Comparison structure. Bare-vote, binary forced-choice, no ties (ADR-CLIOH-03) on "which case is more severe?" BIBD allocation; ATRD Round 2 on contested pairs. (DR's "Adaptive CJ for efficiency" → future enhancement; BIBD is the default. With 60–150 cases, pair count is large — consider phased BIBD or r-reduction per Playbook §2, NOT ties.)
Panel. 15–30 disease experts across institutions (multi-site is important so cutpoints generalize). Stratify by site for subgroup/heterogeneity analysis.

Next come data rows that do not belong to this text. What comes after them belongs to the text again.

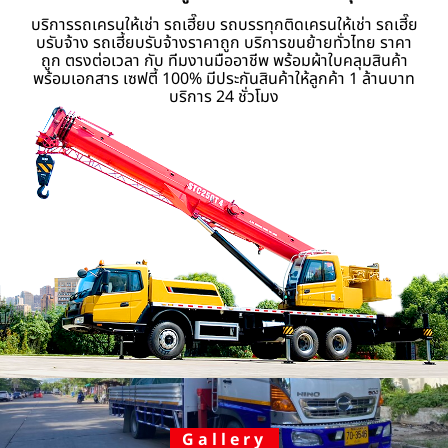
บริการรถเครนให้เช่า รถเฮี๊ยบ รถบรรทุกติดเครนให้เช่า รถเฮี๊ย
บรับจ้าง รถเฮี้ยบรับจ้างราคาถูก บริการขนย้ายทั่วไทย ราคา
ถูก ตรงต่อเวลา กับ ทีมงานมืออาชีพ พร้อมผ้าใบคลุมสินค้า
พร้อมเอกสาร เซฟตี้ 100% มีประกันสินค้าให้ลูกค้า 1 ล้านบาท
บริการ 24 ชั่วโมง
Gallery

External ground truth. Required. Each case linked to outcomes (e.g., MSKI: length-of-stay, ICU admission, surgical revision, recurrence). This is the defining property — without outcomes you cannot place or validate cutpoints.
Statistical backbone. Frequentist BT for case worths (choix, bootstrap CIs) as the primary scale. Then latent-class / finite-mixture models on the BT scale to identify natural breakpoints, and ROC-based outcome validation of the chosen cutpoints. Bayesian hierarchical warranted when sites are few / case-mix imbalanced (conditional path, ADR-CLIOH-07 draft). Precedent: Phelps et al. 2015 (PMID 25539230); Pedersen et al. 2021 (PMID 34006025).

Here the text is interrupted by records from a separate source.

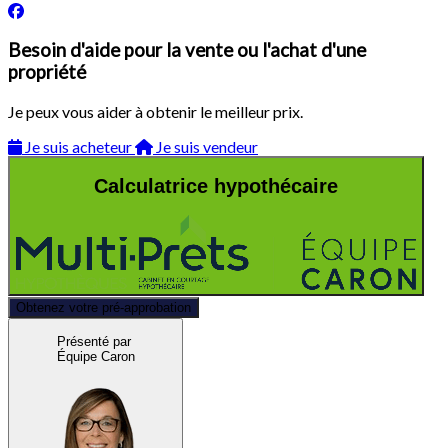
Besoin d'aide pour la vente ou l'achat d'une
propriété
Je peux vous aider à obtenir le meilleur prix.
Je suis acheteur
Je suis vendeur
Calculatrice hypothécaire
Obtenez votre pré-approbation
Présenté par
Équipe Caron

For researchers — reporting, IRB & grant language
Reporting standards. STARD; COSMIN; CLAIM / TRIPOD-AI if AI-assisted. Pre-register on OSF. LitGuard + DLRP.
IRB / ethics. Human-subjects research. De-identified case bank under data-use agreement; CORTICES central IRB. No PHI in the instrument; aggregate-only public display. No unverified IRB claim in the UI (Hard Rule #7).
Grant-application language.
"Existing ordinal classifications of [condition] (e.g., Schatzker, Tönnis) were developed by unstructured committee consensus and exhibit poor interobserver reliability at exactly the grades where treatment choice diverges. Classification CLIOH derives a continuous Bradley–Terry severity scale from expert pairwise comparisons of real cases — an approach that has dominated ordinal grading in orthopaedic imaging (Pedersen et al. 2021, BMJ Open, AUC 0.97 vs 0.80 for Kellgren–Lawrence) and ophthalmology (i-ROP vascular severity scale, Ophthalmology 2022, PMID 35157950, correlation 0.90 with expert classification) — then places outcome-validated cutpoints to yield a reproducible categorical system."